Charles Haynes

Personal information
- Full name: Charles Edward Haynes
- Date of birth: 8 July 1855
- Place of birth: Hampstead, Middlesex, England
- Date of death: 29 October 1935 (aged 80)
- Place of death: Torquay, Devon, England
- Position(s): Forward

Senior career*
- Years: Team / Apps / (Gls)
- 1875–1878: Royal Engineers

= Charles Haynes (footballer) =

English soldier and footballer (1855–1935)

Charles Edward Haynes (8 July 1855 – 29 October 1935) was a British army officer in the Royal Engineers and an association footballer, who played in the 1878 FA Cup final.

==Early life==

He was born in Hampstead in Middlesex (now Greater London), on 8 July 1855, the son of a successful builder named William Haynes, and his wife, Mary Ann (formerly Spragg). Haynes attended the Royal Military Academy and was commissioned as lieutenant in the Royal Engineers in July 1875, having scored the second highest marks on passing out for the year; future football team-mate Oliver Ruck had the fifth-highest score.

==Football career==

Soon after joining the Engineers at Chatham, he played for the Sappers' second XI in a defeat at home to Rochester. He scored his first goals for the seconds in a 4–0 win over the obscure Gore Court club of Sittingbourne in January 1876, and stepped up to the firsts for a win over the Gitanos a week later.

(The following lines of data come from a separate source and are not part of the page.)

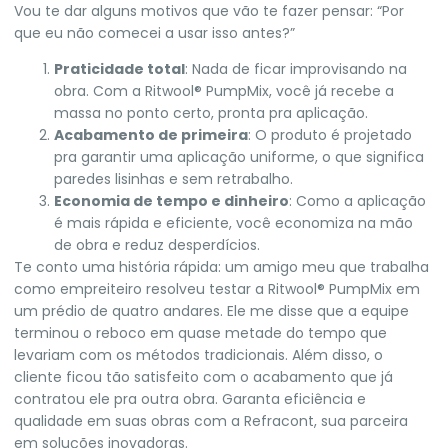
Vou te dar alguns motivos que vão te fazer pensar: “Por
que eu não comecei a usar isso antes?”
Praticidade total
: Nada de ficar improvisando na
obra. Com a Ritwool® PumpMix, você já recebe a
massa no ponto certo, pronta pra aplicação.
Acabamento de primeira
: O produto é projetado
pra garantir uma aplicação uniforme, o que significa
paredes lisinhas e sem retrabalho.
Economia de tempo e dinheiro
: Como a aplicação
é mais rápida e eficiente, você economiza na mão
de obra e reduz desperdícios.
Te conto uma história rápida: um amigo meu que trabalha
como empreiteiro resolveu testar a Ritwool® PumpMix em
um prédio de quatro andares. Ele me disse que a equipe
terminou o reboco em quase metade do tempo que
levariam com os métodos tradicionais. Além disso, o
cliente ficou tão satisfeito com o acabamento que já
contratou ele pra outra obra
. Garanta eficiência e
qualidade
em suas obras com a Refracont, sua parceira
em soluções inovadoras.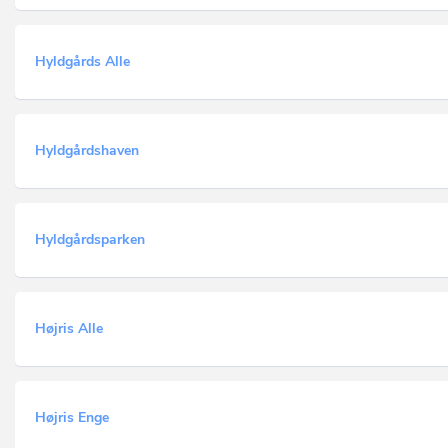
Hyldgårds Alle
Hyldgårdshaven
Hyldgårdsparken
Højris Alle
Højris Enge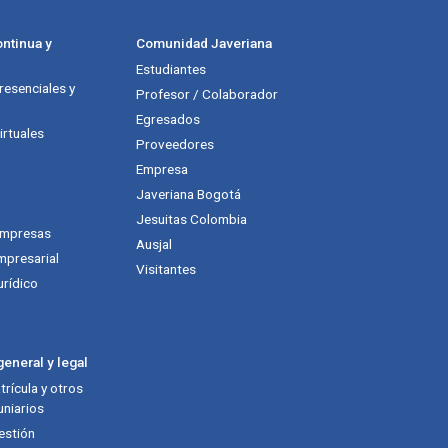
ntinua y
Comunidad Javeriana
Estudiantes
esenciales y
Profesor / Colaborador
Egresados
rtuales
Proveedores
Empresa
Javeriana Bogotá
Jesuitas Colombia
empresas
Ausjal
mpresarial
Visitantes
urídico
eneral y legal
rícula y otros
niarios
estión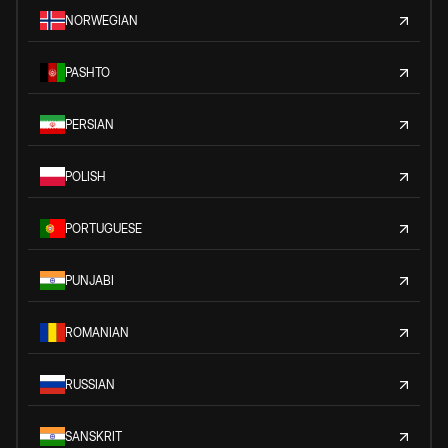
NORWEGIAN
PASHTO
PERSIAN
POLISH
PORTUGUESE
PUNJABI
ROMANIAN
RUSSIAN
SANSKRIT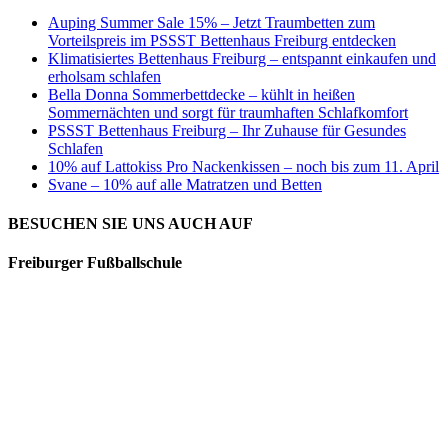
Auping Summer Sale 15% – Jetzt Traumbetten zum
Vorteilspreis im PSSST Bettenhaus Freiburg entdecken
Klimatisiertes Bettenhaus Freiburg – entspannt einkaufen und
erholsam schlafen
Bella Donna Sommerbettdecke – kühlt in heißen
Sommernächten und sorgt für traumhaften Schlafkomfort
PSSST Bettenhaus Freiburg – Ihr Zuhause für Gesundes
Schlafen
10% auf Lattokiss Pro Nackenkissen – noch bis zum 11. April
Svane – 10% auf alle Matratzen und Betten
BESUCHEN SIE UNS AUCH AUF
Freiburger Fußballschule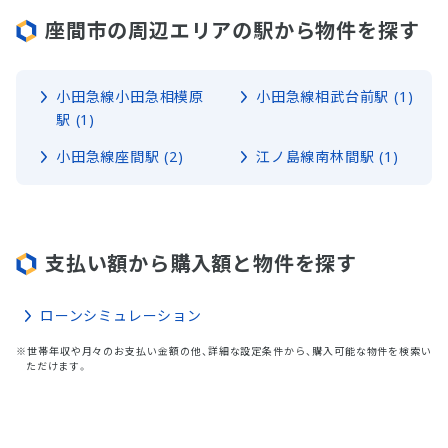
座間市の周辺エリアの駅から物件を探す
小田急線小田急相模原
小田急線相武台前駅 (1)
駅 (1)
小田急線座間駅 (2)
江ノ島線南林間駅 (1)
支払い額から購入額と物件を探す
ローンシミュレーション
※世帯年収や月々のお支払い金額の他、詳細な設定条件から、購入可能な物件を検索い
ただけます。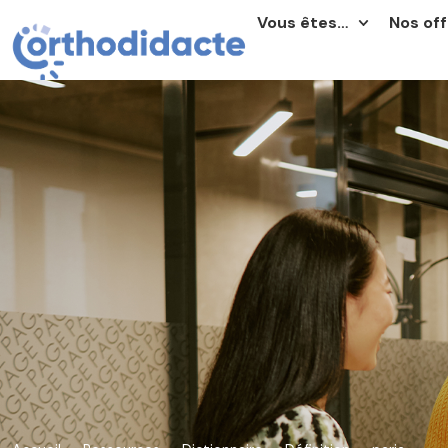
Vous êtes…
Nos off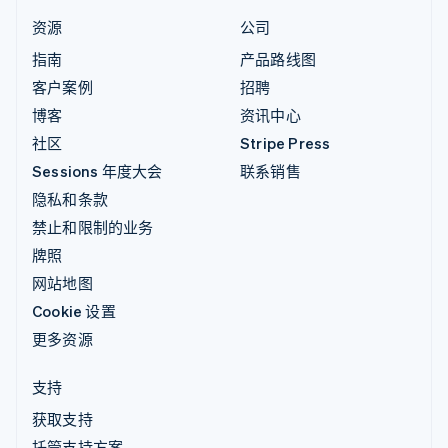
资源
公司
指南
产品路线图
客户案例
招聘
博客
资讯中心
社区
Stripe Press
Sessions 年度大会
联系销售
隐私和条款
禁止和限制的业务
牌照
网站地图
Cookie 设置
更多资源
支持
获取支持
托管支持方案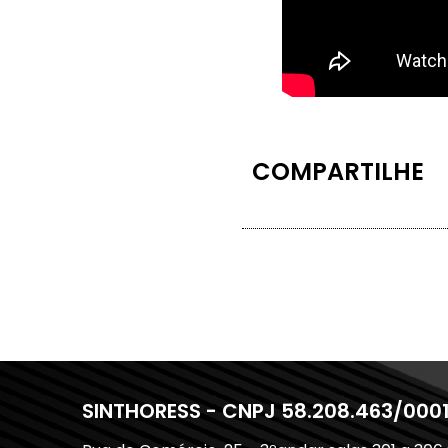
COMPARTILHE
SINTHORESS - CNPJ 58.208.463/000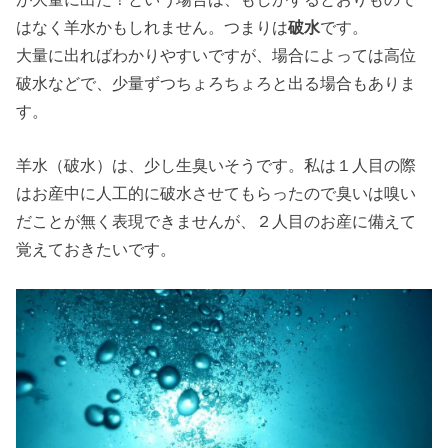
はなく羊水かもしれません。つまりは
破水
です。
大量に出ればわかりやすいですが、場合によっては高位
破水などで、少量ずつちょろちょろと出る場合もありま
す。
羊水（破水）は、少し生臭いそうです。私は１人目の際
はお産中に人工的に破水させてもらったので臭いは嗅い
だことが無く表現できませんが、２人目のお産に備えて
覚えておきたいです。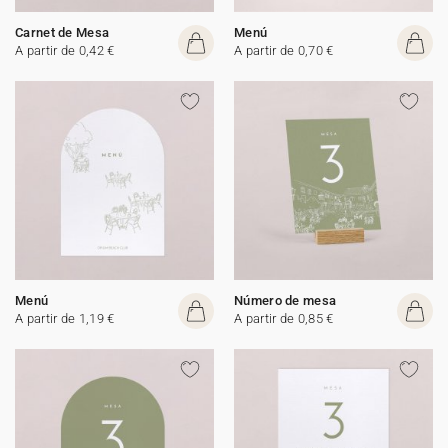
Carnet de Mesa
Menú
A partir de 0,42 €
A partir de 0,70 €
Menú
Número de mesa
A partir de 1,19 €
A partir de 0,85 €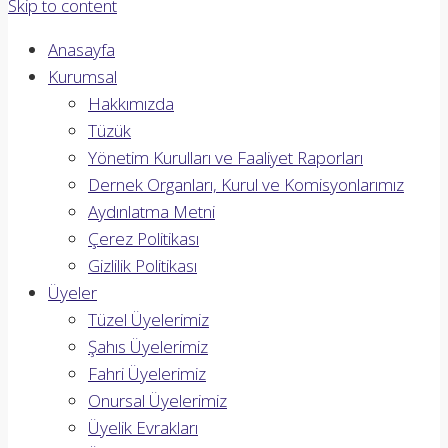
Skip to content
Anasayfa
Kurumsal
Hakkımızda
Tüzük
Yönetim Kurulları ve Faaliyet Raporları
Dernek Organları, Kurul ve Komisyonlarımız
Aydınlatma Metni
Çerez Politikası
Gizlilik Politikası
Üyeler
Tüzel Üyelerimiz
Şahıs Üyelerimiz
Fahri Üyelerimiz
Onursal Üyelerimiz
Üyelik Evrakları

He made his competitive debut as a centre-forward for the Sappers in the first round of the 1876–77 FA Cup, in a narrow 2–1 win over the Old Harrovians at the Kennington Oval. He played in all four rounds in which the Sappers took part that season, and missed out on the first two rounds of the 1877–78 FA Cup, scoring on his return to the side in a third round hammering of Druids. He also scored in the last 6 stage replay against Oxford University, and played in the final, which the Sappers lost to the Wanderers.

==Army career==

His football career was cut short by army service; he was sent with the 2nd Field Company to South Africa in December 1878. He particularly distinguished himself by using a shaving-mirror to develop a system of heliograph signals for transmitting messages to the garrison at Ekowe. He was twice mentioned in dispatches for conduct in the Zulu War, and also took part in the Bechuanaland Expedition in 1884.

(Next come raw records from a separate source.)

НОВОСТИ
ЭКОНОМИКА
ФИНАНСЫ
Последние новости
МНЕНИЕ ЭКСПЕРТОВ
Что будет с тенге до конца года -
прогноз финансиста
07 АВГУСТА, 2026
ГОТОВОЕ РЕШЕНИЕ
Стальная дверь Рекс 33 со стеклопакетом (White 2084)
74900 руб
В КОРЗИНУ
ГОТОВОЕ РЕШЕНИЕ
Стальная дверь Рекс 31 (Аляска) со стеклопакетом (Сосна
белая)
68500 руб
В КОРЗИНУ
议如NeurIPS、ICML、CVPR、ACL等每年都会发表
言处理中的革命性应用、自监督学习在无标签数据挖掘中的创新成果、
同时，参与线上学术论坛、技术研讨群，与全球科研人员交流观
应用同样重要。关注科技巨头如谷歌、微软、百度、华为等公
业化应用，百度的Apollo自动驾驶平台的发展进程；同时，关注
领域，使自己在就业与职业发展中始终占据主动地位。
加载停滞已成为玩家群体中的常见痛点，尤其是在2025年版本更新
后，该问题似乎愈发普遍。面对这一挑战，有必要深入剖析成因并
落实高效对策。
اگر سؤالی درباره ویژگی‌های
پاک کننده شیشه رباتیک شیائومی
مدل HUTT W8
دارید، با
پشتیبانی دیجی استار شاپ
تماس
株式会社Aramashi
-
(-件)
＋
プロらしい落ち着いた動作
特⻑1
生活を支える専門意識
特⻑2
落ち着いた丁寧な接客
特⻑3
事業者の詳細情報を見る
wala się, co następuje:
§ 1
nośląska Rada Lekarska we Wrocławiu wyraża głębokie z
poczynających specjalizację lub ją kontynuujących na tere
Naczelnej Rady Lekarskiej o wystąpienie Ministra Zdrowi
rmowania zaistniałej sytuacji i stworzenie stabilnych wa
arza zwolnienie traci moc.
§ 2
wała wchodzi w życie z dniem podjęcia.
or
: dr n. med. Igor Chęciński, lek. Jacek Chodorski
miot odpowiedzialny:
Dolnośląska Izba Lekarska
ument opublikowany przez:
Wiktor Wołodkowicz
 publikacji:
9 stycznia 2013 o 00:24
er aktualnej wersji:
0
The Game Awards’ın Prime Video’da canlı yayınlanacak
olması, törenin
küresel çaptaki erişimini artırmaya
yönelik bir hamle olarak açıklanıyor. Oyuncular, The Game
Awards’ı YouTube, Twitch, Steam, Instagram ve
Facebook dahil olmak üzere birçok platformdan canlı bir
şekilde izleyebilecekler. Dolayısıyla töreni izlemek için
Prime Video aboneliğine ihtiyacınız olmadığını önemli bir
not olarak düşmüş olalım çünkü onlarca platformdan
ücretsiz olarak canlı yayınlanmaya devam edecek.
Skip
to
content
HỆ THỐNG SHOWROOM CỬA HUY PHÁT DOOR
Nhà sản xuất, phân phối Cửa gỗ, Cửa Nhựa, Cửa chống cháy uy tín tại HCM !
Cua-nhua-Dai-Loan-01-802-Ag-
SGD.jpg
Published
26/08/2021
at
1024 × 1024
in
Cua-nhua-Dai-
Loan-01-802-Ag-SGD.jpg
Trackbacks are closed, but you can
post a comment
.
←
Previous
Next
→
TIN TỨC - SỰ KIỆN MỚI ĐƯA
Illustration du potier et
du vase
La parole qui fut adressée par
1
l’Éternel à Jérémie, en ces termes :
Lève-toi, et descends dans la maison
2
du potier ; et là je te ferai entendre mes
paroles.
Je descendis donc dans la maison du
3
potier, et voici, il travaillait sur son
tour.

He was commissioned as captain on 28 January 1886, major on 1 October 1894, lieutenant-colonel on 15 November 1901 (when he was sent to Ireland), and colonel on 15 November 1904. He seemed to have ended his army career as Chief Engineer of the Eastern Coast defences in 1912, when he reached retirement age. However he was recalled for service in the First World War before his final retirement.

==Personal life==

In 1890 he married Elizabeth Maude, the daughter of Sir Henry Edward Williams KCB. They had three sons. He was appointed Companion of the Military Order of the Bath in the 1911 Coronation Honours.

His home was at Roborough House on Furze Hill Road in Torquay, and he died at the Mount Stuart Nursing Home in the same town on 29 October 1935.